Reading Stop and Start Bits

Yea asynchronous. That's kind of my problem. I'm going to be sending a continuous stream of bits, and if there's an error in the start bit then I'm not going to detect it.

For example, I send 2 bytes, one straight after the other. The output of the sender onto the powerline will be 0|10100110|10|11000111|1. So there is a 0 start bit, followed by 8 data bits, then a stop bit and then the start bit to start the next byte. But now let's say the noisy powerline corrupts one of the bits and the following sequence is received by the receiving transceiver: 0|10100110|11|11000111. Due to the corrupted bit, a normal UART will not tell me that there has been an error there and instead just send to me: 00111111 as data bits for the second byte.

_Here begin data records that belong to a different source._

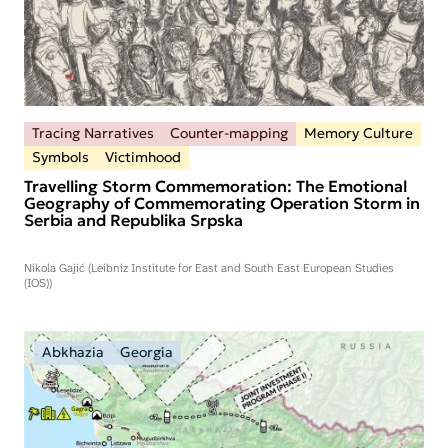
Tracing Narratives
Counter-mapping
Memory Culture
Symbols
Victimhood
Travelling Storm Commemoration: The Emotional
Geography of Commemorating Operation Storm in
Serbia and Republika Srpska
Nikola Gajić (Leibniz Institute for East and South East European Studies
(IOS))
Abkhazia
Georgia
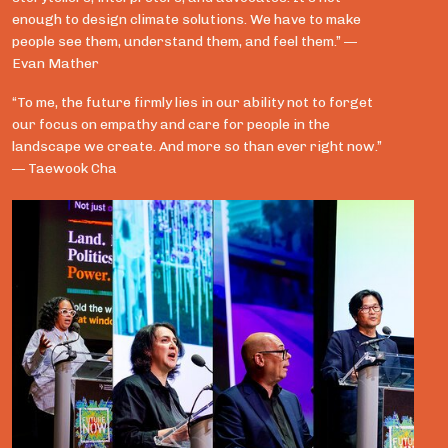
enough to design climate solutions. We have to make
people see them, understand them, and feel them.” —
Evan Mather
“To me, the future firmly lies in our ability not to forget
our focus on empathy and care for people in the
landscape we create. And more so than ever right now.”
— Taewook Cha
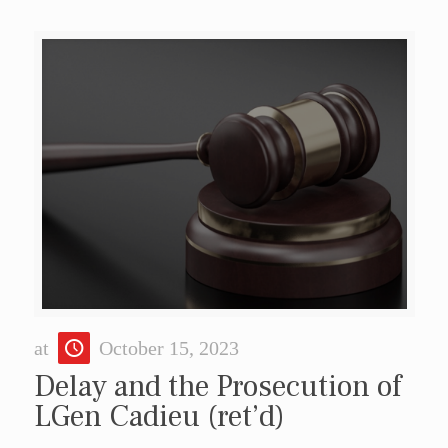
at
October 15, 2023
Delay and the Prosecution of
LGen Cadieu (ret’d)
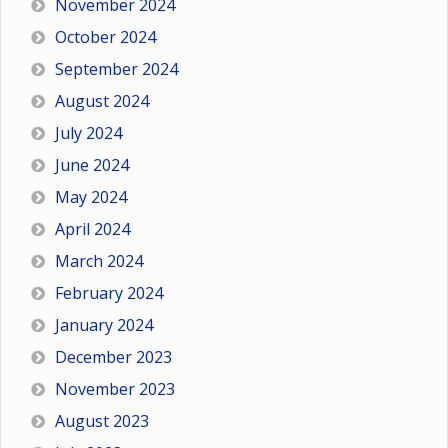
November 2024
October 2024
September 2024
August 2024
July 2024
June 2024
May 2024
April 2024
March 2024
February 2024
January 2024
December 2023
November 2023
August 2023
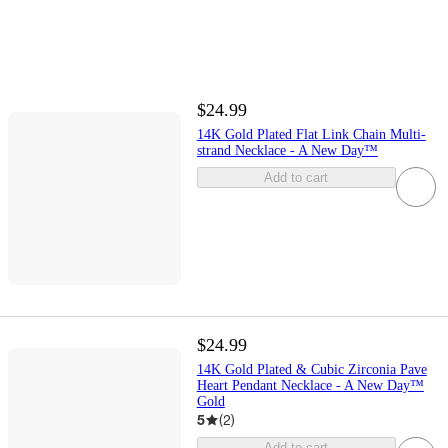
$24.99
14K Gold Plated Flat Link Chain Multi-
strand Necklace - A New Day™
Add to cart
$24.99
14K Gold Plated & Cubic Zirconia Pave
Heart Pendant Necklace - A New Day™
Gold
5
(
2
)
Add to cart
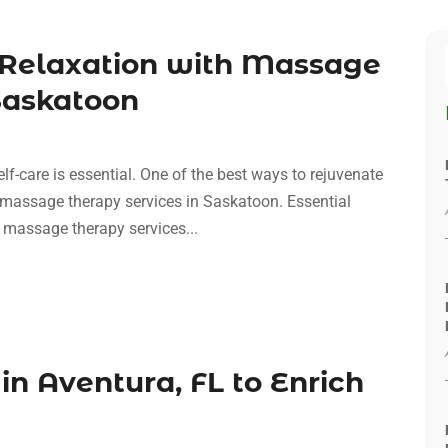
 Relaxation with Massage
Saskatoon
elf-care is essential. One of the best ways to rejuvenate
 massage therapy services in Saskatoon. Essential
massage therapy services...
in Aventura, FL to Enrich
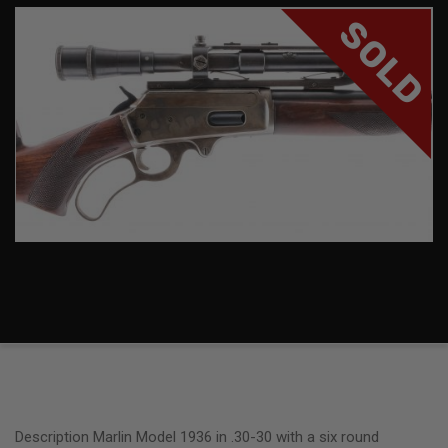
SOLD
Description Marlin Model 1936 in .30-30 with a six round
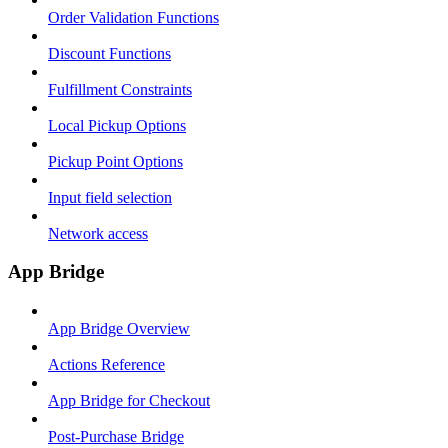
Order Validation Functions
Discount Functions
Fulfillment Constraints
Local Pickup Options
Pickup Point Options
Input field selection
Network access
App Bridge
App Bridge Overview
Actions Reference
App Bridge for Checkout
Post-Purchase Bridge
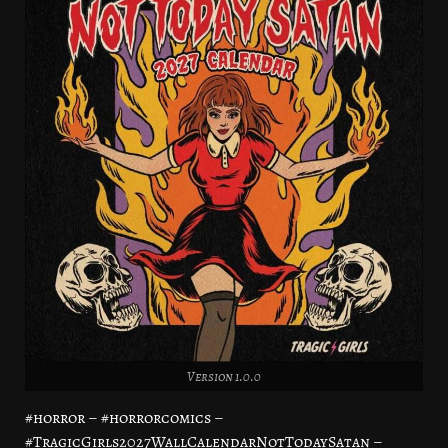
Version 1.0.0
#horror – #horrorcomics –
#TragicGirls2027WallCalendarNotTodaySatan –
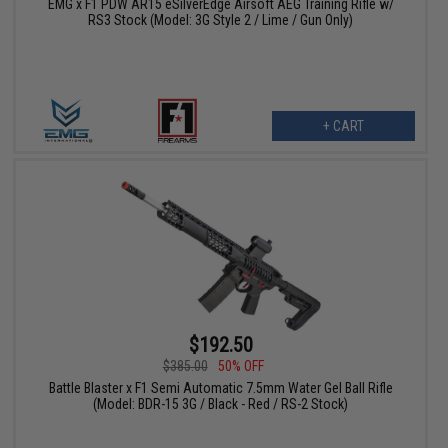
EMG x F1 PDW AR15 eSilverEdge Airsoft AEG Training Rifle w/
RS3 Stock (Model: 3G Style 2 / Lime / Gun Only)
+ CART
$192.50
$385.00
50% OFF
Battle Blaster x F1 Semi Automatic 7.5mm Water Gel Ball Rifle
(Model: BDR-15 3G / Black - Red / RS-2 Stock)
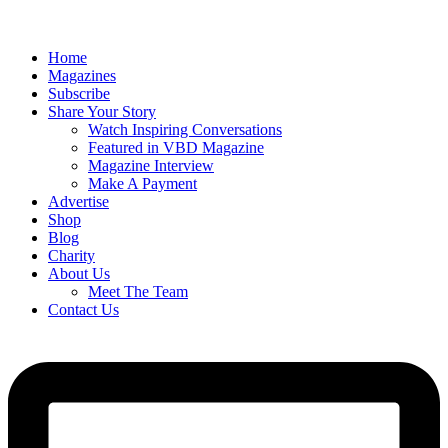
Home
Magazines
Subscribe
Share Your Story
Watch Inspiring Conversations
Featured in VBD Magazine
Magazine Interview
Make A Payment
Advertise
Shop
Blog
Charity
About Us
Meet The Team
Contact Us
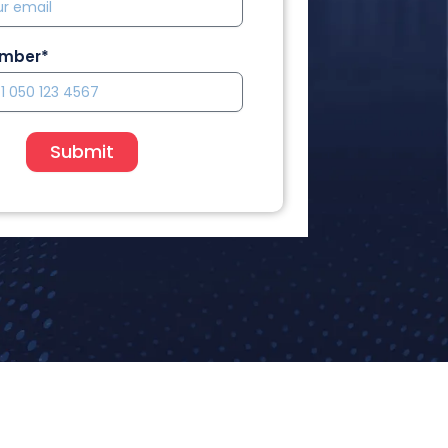
umber*
Submit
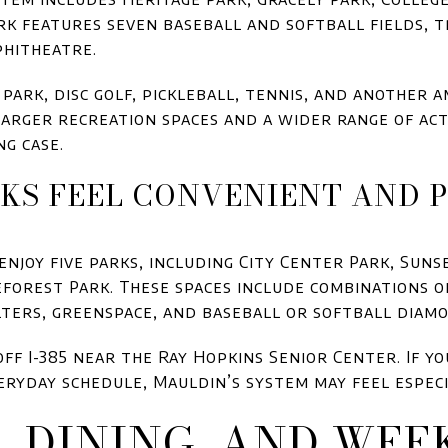
rk features seven baseball and softball fields, t
phitheatre.
park, disc golf, pickleball, tennis, and another a
arger recreation spaces and a wider range of acti
ng case.
KS FEEL CONVENIENT AND 
njoy five parks, including City Center Park, Suns
eforest Park. These spaces include combinations o
lters, greenspace, and baseball or softball diam
 off I-385 near the Ray Hopkins Senior Center. If 
eryday schedule, Mauldin’s system may feel especi
, DINING, AND WEE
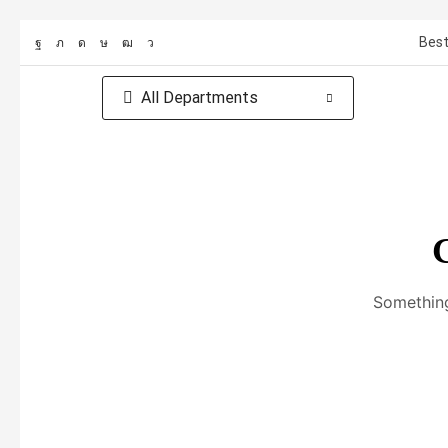
Best
All Departments
G
Something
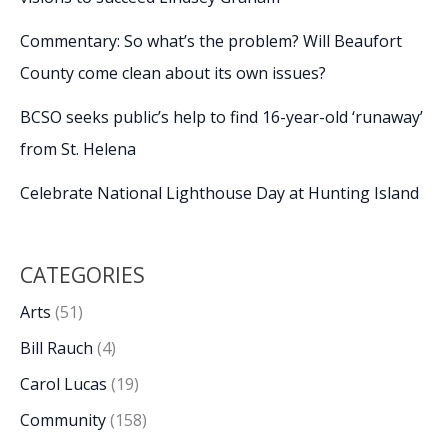
Commentary: So what’s the problem? Will Beaufort
County come clean about its own issues?
BCSO seeks public’s help to find 16-year-old ‘runaway’
from St. Helena
Celebrate National Lighthouse Day at Hunting Island
CATEGORIES
Arts
(51)
Bill Rauch
(4)
Carol Lucas
(19)
Community
(158)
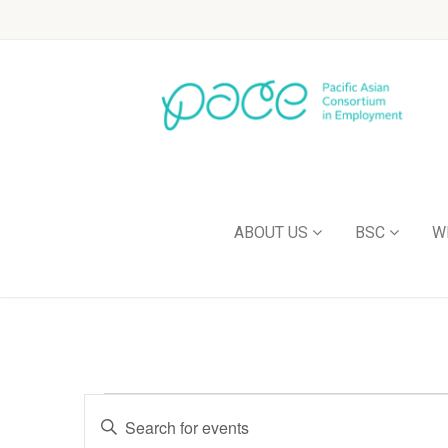
ABOUT US
BSC
W
Events
Enter
Keyword.
Search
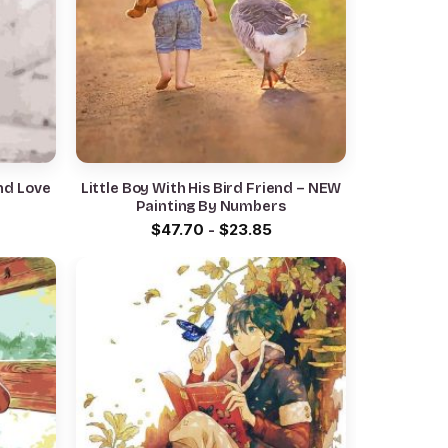
nd Love
Little Boy With His Bird Friend – NEW
Painting By Numbers
$
47.70
-
$
23.85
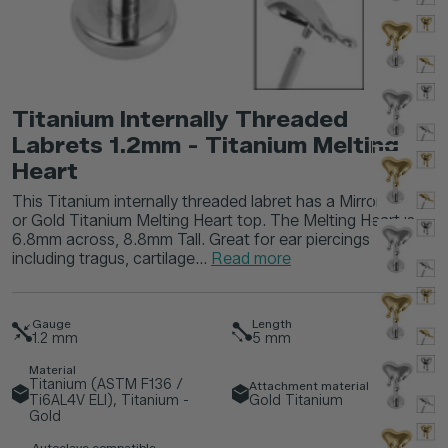
Titanium Internally Threaded
Labrets 1.2mm - Titanium Melting
Heart
This Titanium internally threaded labret has a Mirror Polish
or Gold Titanium Melting Heart top. The Melting Heart is
6.8mm across, 8.8mm Tall. Great for ear piercings
including tragus, cartilage...
Read more
Gauge
Length
1.2
mm
5
mm
Material
Titanium (ASTM F136 /
Attachment material
Ti6AL4V ELI), Titanium -
Gold Titanium
Gold
Autoclave compatible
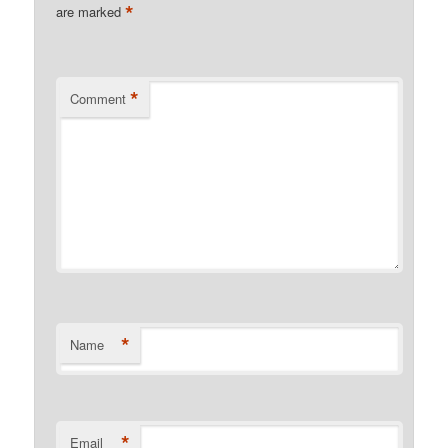
*
are marked
*
Comment
*
Name
*
Email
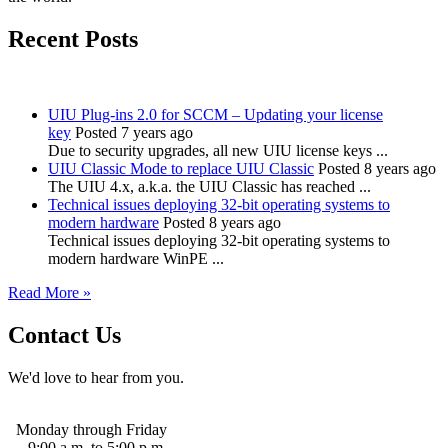
Recent Posts
UIU Plug-ins 2.0 for SCCM – Updating your license
key
Posted 7 years ago
Due to security upgrades, all new UIU license keys ...
UIU Classic Mode to replace UIU Classic
Posted 8 years ago
The UIU 4.x, a.k.a. the UIU Classic has reached ...
Technical issues deploying 32-bit operating systems to
modern hardware
Posted 8 years ago
Technical issues deploying 32-bit operating systems to
modern hardware WinPE ...
Read More »
Contact Us
We'd love to hear from you.
Monday through Friday
9:00 a.m. to 5:00 p.m.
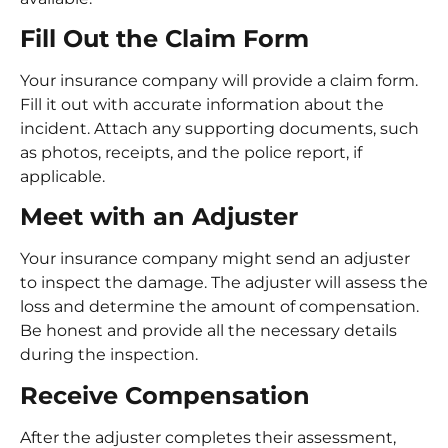
Fill Out the Claim Form
Your insurance company will provide a claim form.
Fill it out with accurate information about the
incident. Attach any supporting documents, such
as photos, receipts, and the police report, if
applicable.
Meet with an Adjuster
Your insurance company might send an adjuster
to inspect the damage. The adjuster will assess the
loss and determine the amount of compensation.
Be honest and provide all the necessary details
during the inspection.
Receive Compensation
After the adjuster completes their assessment,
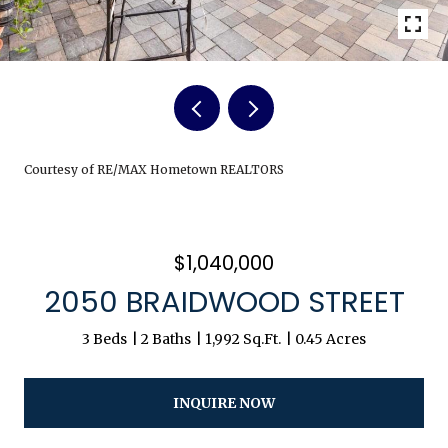
Courtesy of RE/MAX Hometown REALTORS
$1,040,000
2050 BRAIDWOOD STREET
3 Beds
2 Baths
1,992 Sq.Ft.
0.45 Acres
INQUIRE NOW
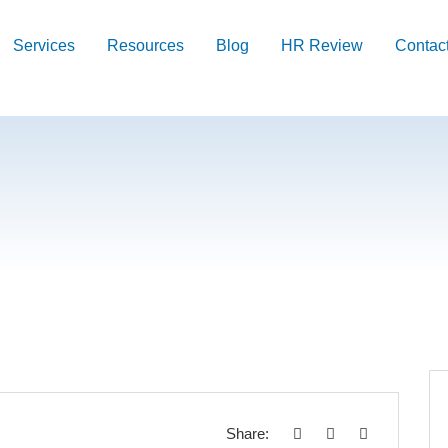
Services
Resources
Blog
HR Review
Contac
Share:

Remember the transceivers have 2 interfaces: serial and the powerline. Whatever it receives on its serial rx line it pumps into the powerline, and whatever it detects on the powerline it pumps into its serial tx line. So the one transceiver will be receiving a nice long stream of serial from my laptop, which it will pump into the powerline. The receiving transceiver will then receive the bits. The transceiver holds its tx line high (as usual serial) and then when the powerline modulated signal is detected it changes it to low and high as it detects the signal (I'd imagine this is similar to how wireless devices that interface with serial work as well, but I'm not sure).

Point is I need a way to periodically sample the serial line at a high speed, but my Arduino does not seem to be fast enough, but I was thinking surely it must be fast enough somehow if it has a software serial library it must be able to sample it that quickly.